§ **Your assignment**
Only the text of the records, copied exactly, is wanted; no pictures.

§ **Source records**
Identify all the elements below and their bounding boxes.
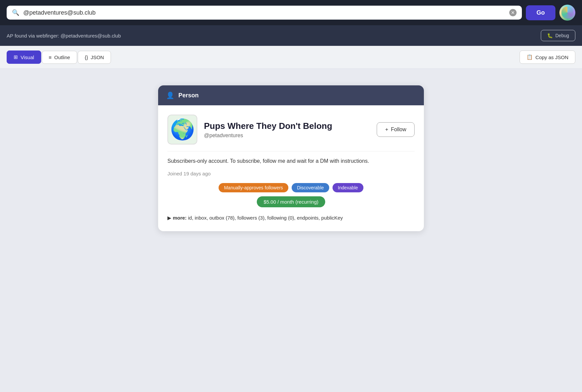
go-button[interactable]: Go: [526, 5, 555, 20]
divider: [167, 151, 415, 151]
visual-icon: ⊞: [14, 54, 18, 60]
search-input[interactable]: [23, 9, 505, 16]
json-icon: {}: [85, 54, 88, 60]
search-container: 🔍 ✕: [7, 6, 522, 20]
expand-icon: ▶: [167, 215, 171, 221]
webfinger-message: AP found via webfinger: @petadventures@s…: [7, 33, 121, 39]
clear-button[interactable]: ✕: [509, 9, 517, 16]
badge-manually-approves: Manually-approves followers: [219, 183, 288, 192]
profile-row: 🌍 Pups Where They Don't Belong @petadven…: [167, 115, 415, 145]
price-row: $5.00 / month (recurring): [167, 196, 415, 207]
json-label: JSON: [91, 54, 104, 60]
outline-icon: ≡: [49, 54, 52, 60]
avatar-emoji: 🌍: [170, 120, 195, 140]
more-label: more:: [173, 215, 187, 221]
outline-label: Outline: [54, 54, 70, 60]
copy-json-button[interactable]: 📋 Copy as JSON: [520, 50, 575, 64]
profile-handle: @petadventures: [204, 133, 370, 139]
person-icon: 👤: [166, 91, 174, 99]
debug-label: Debug: [555, 33, 569, 38]
tab-json[interactable]: {} JSON: [78, 51, 111, 64]
joined-text: Joined 19 days ago: [167, 171, 415, 176]
avatar-image: [561, 7, 573, 19]
tab-outline[interactable]: ≡ Outline: [42, 51, 77, 64]
visual-label: Visual: [21, 54, 34, 60]
card-title: Person: [178, 92, 199, 99]
debug-icon: 🐛: [547, 33, 553, 38]
card-body: 🌍 Pups Where They Don't Belong @petadven…: [158, 105, 424, 231]
top-bar: 🔍 ✕ Go: [0, 0, 582, 25]
tab-group: ⊞ Visual ≡ Outline {} JSON: [7, 50, 111, 64]
tab-visual[interactable]: ⊞ Visual: [7, 50, 41, 64]
follow-button[interactable]: + Follow: [377, 122, 415, 137]
card-header: 👤 Person: [158, 85, 424, 105]
badges-row: Manually-approves followers Discoverable…: [167, 183, 415, 192]
toolbar: ⊞ Visual ≡ Outline {} JSON 📋 Copy as JSO…: [0, 46, 582, 69]
more-section[interactable]: ▶ more: id, inbox, outbox (78), follower…: [167, 214, 415, 222]
profile-name: Pups Where They Don't Belong: [204, 121, 370, 131]
more-items: id, inbox, outbox (78), followers (3), f…: [188, 215, 343, 221]
price-badge: $5.00 / month (recurring): [257, 196, 325, 207]
search-icon: 🔍: [12, 9, 19, 16]
info-bar: AP found via webfinger: @petadventures@s…: [0, 25, 582, 46]
copy-icon: 📋: [527, 54, 533, 60]
debug-button[interactable]: 🐛 Debug: [541, 30, 575, 41]
badge-indexable: Indexable: [333, 183, 363, 192]
plus-icon: +: [385, 127, 388, 133]
bio-text: Subscribers-only account. To subscribe, …: [167, 157, 415, 165]
profile-info: Pups Where They Don't Belong @petadventu…: [204, 121, 370, 139]
badge-discoverable: Discoverable: [292, 183, 329, 192]
copy-json-label: Copy as JSON: [535, 54, 568, 60]
user-avatar[interactable]: [559, 5, 575, 21]
main-content: 👤 Person 🌍 Pups Where They Don't Belong …: [0, 69, 582, 248]
person-card: 👤 Person 🌍 Pups Where They Don't Belong …: [158, 85, 424, 231]
follow-label: Follow: [391, 127, 406, 133]
profile-avatar: 🌍: [167, 115, 197, 145]
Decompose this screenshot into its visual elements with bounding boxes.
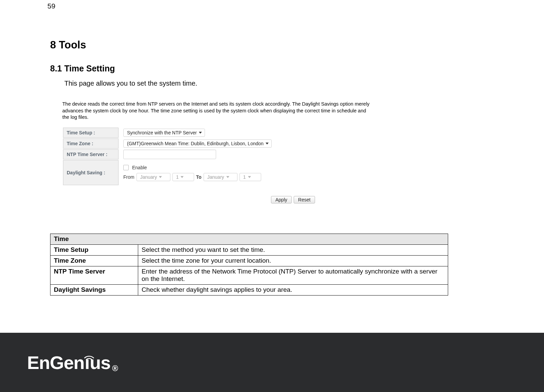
page-footer: EnGen ıus®: [0, 333, 544, 392]
form-table: Time Setup : Synchronize with the NTP Se…: [62, 127, 273, 186]
description-table: Time Time Setup Select the method you wa…: [50, 234, 448, 296]
wifi-icon: [83, 345, 95, 366]
label-time-setup: Time Setup :: [63, 128, 119, 138]
heading-tools: 8 Tools: [50, 39, 86, 51]
label-ntp-server: NTP Time Server :: [63, 149, 119, 159]
logo-dot: ı: [85, 352, 89, 373]
time-setup-value: Synchronize with the NTP Server: [127, 130, 197, 135]
logo-reg: ®: [112, 364, 118, 373]
to-month-dropdown[interactable]: January: [204, 173, 237, 181]
reset-button[interactable]: Reset: [294, 196, 315, 203]
chevron-down-icon: [199, 132, 202, 134]
desc-table-header: Time: [50, 234, 448, 245]
heading-time-setting: 8.1 Time Setting: [50, 64, 115, 73]
to-day-value: 1: [243, 174, 246, 180]
label-daylight-saving: Daylight Saving :: [63, 160, 119, 185]
desc-val: Select the method you want to set the ti…: [138, 245, 448, 256]
daylight-enable-checkbox[interactable]: [123, 165, 129, 170]
chevron-down-icon: [159, 176, 162, 178]
desc-key: Time Setup: [50, 245, 138, 256]
table-row: NTP Time Server Enter the address of the…: [50, 266, 448, 285]
desc-val: Check whether daylight savings applies t…: [138, 285, 448, 296]
daylight-to-label: To: [196, 174, 202, 180]
to-month-value: January: [207, 174, 224, 180]
logo-text-a: EnGen: [27, 352, 84, 373]
from-month-value: January: [140, 174, 157, 180]
chevron-down-icon: [181, 176, 184, 178]
intro-text: This page allows you to set the system t…: [64, 80, 197, 87]
from-month-dropdown[interactable]: January: [137, 173, 170, 181]
desc-key: NTP Time Server: [50, 266, 138, 285]
table-row: Time Setup Select the method you want to…: [50, 245, 448, 256]
desc-key: Time Zone: [50, 256, 138, 266]
daylight-enable-label: Enable: [132, 165, 147, 170]
ntp-server-input[interactable]: [123, 150, 216, 159]
engenius-logo: EnGen ıus®: [27, 352, 118, 373]
desc-val: Select the time zone for your current lo…: [138, 256, 448, 266]
apply-button[interactable]: Apply: [271, 196, 292, 203]
time-zone-dropdown[interactable]: (GMT)Greenwich Mean Time: Dublin, Edinbu…: [123, 139, 272, 148]
chevron-down-icon: [248, 176, 251, 178]
table-row: Daylight Savings Check whether daylight …: [50, 285, 448, 296]
from-day-dropdown[interactable]: 1: [172, 173, 194, 181]
time-zone-value: (GMT)Greenwich Mean Time: Dublin, Edinbu…: [127, 141, 264, 146]
panel-description: The device reads the correct time from N…: [62, 101, 374, 121]
desc-val: Enter the address of the Network Time Pr…: [138, 266, 448, 285]
chevron-down-icon: [226, 176, 229, 178]
label-time-zone: Time Zone :: [63, 138, 119, 149]
page-number: 59: [47, 2, 55, 10]
daylight-from-label: From: [123, 174, 134, 180]
from-day-value: 1: [176, 174, 179, 180]
desc-key: Daylight Savings: [50, 285, 138, 296]
to-day-dropdown[interactable]: 1: [239, 173, 261, 181]
chevron-down-icon: [266, 143, 269, 145]
time-setup-dropdown[interactable]: Synchronize with the NTP Server: [123, 129, 205, 137]
table-row: Time Zone Select the time zone for your …: [50, 256, 448, 266]
time-setting-panel: The device reads the correct time from N…: [62, 101, 388, 203]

§ **Problem solution**
Identify all the elements below and their bounding boxes.
go-button[interactable]: Go: [526, 5, 555, 20]
divider: [167, 151, 415, 151]
visual-icon: ⊞: [14, 54, 18, 60]
search-input[interactable]: [23, 9, 505, 16]
json-icon: {}: [85, 54, 88, 60]
search-container: 🔍 ✕: [7, 6, 522, 20]
expand-icon: ▶: [167, 215, 171, 221]
webfinger-message: AP found via webfinger: @petadventures@s…: [7, 33, 121, 39]
clear-button[interactable]: ✕: [509, 9, 517, 16]
badge-manually-approves: Manually-approves followers: [219, 183, 288, 192]
profile-row: 🌍 Pups Where They Don't Belong @petadven…: [167, 115, 415, 145]
price-row: $5.00 / month (recurring): [167, 196, 415, 207]
json-label: JSON: [91, 54, 104, 60]
outline-icon: ≡: [49, 54, 52, 60]
avatar-emoji: 🌍: [170, 120, 195, 140]
more-label: more:: [173, 215, 187, 221]
outline-label: Outline: [54, 54, 70, 60]
copy-json-button[interactable]: 📋 Copy as JSON: [520, 50, 575, 64]
profile-handle: @petadventures: [204, 133, 370, 139]
person-icon: 👤: [166, 91, 174, 99]
debug-label: Debug: [555, 33, 569, 38]
tab-json[interactable]: {} JSON: [78, 51, 111, 64]
joined-text: Joined 19 days ago: [167, 171, 415, 176]
avatar-image: [561, 7, 573, 19]
tab-outline[interactable]: ≡ Outline: [42, 51, 77, 64]
visual-label: Visual: [21, 54, 34, 60]
card-title: Person: [178, 92, 199, 99]
debug-icon: 🐛: [547, 33, 553, 38]
card-body: 🌍 Pups Where They Don't Belong @petadven…: [158, 105, 424, 231]
top-bar: 🔍 ✕ Go: [0, 0, 582, 25]
tab-group: ⊞ Visual ≡ Outline {} JSON: [7, 50, 111, 64]
tab-visual[interactable]: ⊞ Visual: [7, 50, 41, 64]
follow-button[interactable]: + Follow: [377, 122, 415, 137]
card-header: 👤 Person: [158, 85, 424, 105]
badges-row: Manually-approves followers Discoverable…: [167, 183, 415, 192]
toolbar: ⊞ Visual ≡ Outline {} JSON 📋 Copy as JSO…: [0, 46, 582, 69]
more-section[interactable]: ▶ more: id, inbox, outbox (78), follower…: [167, 214, 415, 222]
profile-name: Pups Where They Don't Belong: [204, 121, 370, 131]
more-items: id, inbox, outbox (78), followers (3), f…: [188, 215, 343, 221]
price-badge: $5.00 / month (recurring): [257, 196, 325, 207]
search-icon: 🔍: [12, 9, 19, 16]
info-bar: AP found via webfinger: @petadventures@s…: [0, 25, 582, 46]
copy-icon: 📋: [527, 54, 533, 60]
debug-button[interactable]: 🐛 Debug: [541, 30, 575, 41]
badge-indexable: Indexable: [333, 183, 363, 192]
plus-icon: +: [385, 127, 388, 133]
bio-text: Subscribers-only account. To subscribe, …: [167, 157, 415, 165]
profile-info: Pups Where They Don't Belong @petadventu…: [204, 121, 370, 139]
badge-discoverable: Discoverable: [292, 183, 329, 192]
copy-json-label: Copy as JSON: [535, 54, 568, 60]
user-avatar[interactable]: [559, 5, 575, 21]
main-content: 👤 Person 🌍 Pups Where They Don't Belong …: [0, 69, 582, 248]
person-card: 👤 Person 🌍 Pups Where They Don't Belong …: [158, 85, 424, 231]
follow-label: Follow: [391, 127, 406, 133]
profile-avatar: 🌍: [167, 115, 197, 145]
Decompose this screenshot into its visual elements with bounding boxes.
page-footer: EnGen ıus®: [0, 333, 544, 392]
form-table: Time Setup : Synchronize with the NTP Se…: [62, 127, 273, 186]
description-table: Time Time Setup Select the method you wa…: [50, 234, 448, 296]
wifi-icon: [83, 345, 95, 366]
label-time-setup: Time Setup :: [63, 128, 119, 138]
heading-tools: 8 Tools: [50, 39, 86, 51]
label-ntp-server: NTP Time Server :: [63, 149, 119, 159]
logo-dot: ı: [85, 352, 89, 373]
time-setup-value: Synchronize with the NTP Server: [127, 130, 197, 135]
logo-reg: ®: [112, 364, 118, 373]
to-month-dropdown[interactable]: January: [204, 173, 237, 181]
reset-button[interactable]: Reset: [294, 196, 315, 203]
chevron-down-icon: [199, 132, 202, 134]
desc-table-header: Time: [50, 234, 448, 245]
heading-time-setting: 8.1 Time Setting: [50, 64, 115, 73]
to-day-value: 1: [243, 174, 246, 180]
label-daylight-saving: Daylight Saving :: [63, 160, 119, 185]
desc-val: Select the method you want to set the ti…: [138, 245, 448, 256]
daylight-enable-checkbox[interactable]: [123, 165, 129, 170]
chevron-down-icon: [159, 176, 162, 178]
desc-key: Time Setup: [50, 245, 138, 256]
table-row: NTP Time Server Enter the address of the…: [50, 266, 448, 285]
desc-val: Check whether daylight savings applies t…: [138, 285, 448, 296]
daylight-to-label: To: [196, 174, 202, 180]
to-month-value: January: [207, 174, 224, 180]
logo-text-a: EnGen: [27, 352, 84, 373]
from-month-value: January: [140, 174, 157, 180]
chevron-down-icon: [181, 176, 184, 178]
intro-text: This page allows you to set the system t…: [64, 80, 197, 87]
from-month-dropdown[interactable]: January: [137, 173, 170, 181]
desc-key: NTP Time Server: [50, 266, 138, 285]
table-row: Time Setup Select the method you want to…: [50, 245, 448, 256]
desc-key: Time Zone: [50, 256, 138, 266]
daylight-enable-label: Enable: [132, 165, 147, 170]
ntp-server-input[interactable]: [123, 150, 216, 159]
engenius-logo: EnGen ıus®: [27, 352, 118, 373]
desc-val: Select the time zone for your current lo…: [138, 256, 448, 266]
apply-button[interactable]: Apply: [271, 196, 292, 203]
time-zone-dropdown[interactable]: (GMT)Greenwich Mean Time: Dublin, Edinbu…: [123, 139, 272, 148]
chevron-down-icon: [248, 176, 251, 178]
table-row: Daylight Savings Check whether daylight …: [50, 285, 448, 296]
from-day-dropdown[interactable]: 1: [172, 173, 194, 181]
time-zone-value: (GMT)Greenwich Mean Time: Dublin, Edinbu…: [127, 141, 264, 146]
panel-description: The device reads the correct time from N…: [62, 101, 374, 121]
desc-val: Enter the address of the Network Time Pr…: [138, 266, 448, 285]
chevron-down-icon: [226, 176, 229, 178]
label-time-zone: Time Zone :: [63, 138, 119, 149]
page-number: 59: [47, 2, 55, 10]
daylight-from-label: From: [123, 174, 134, 180]
from-day-value: 1: [176, 174, 179, 180]
desc-key: Daylight Savings: [50, 285, 138, 296]
to-day-dropdown[interactable]: 1: [239, 173, 261, 181]
chevron-down-icon: [266, 143, 269, 145]
time-setup-dropdown[interactable]: Synchronize with the NTP Server: [123, 129, 205, 137]
table-row: Time Zone Select the time zone for your …: [50, 256, 448, 266]
time-setting-panel: The device reads the correct time from N…: [62, 101, 388, 203]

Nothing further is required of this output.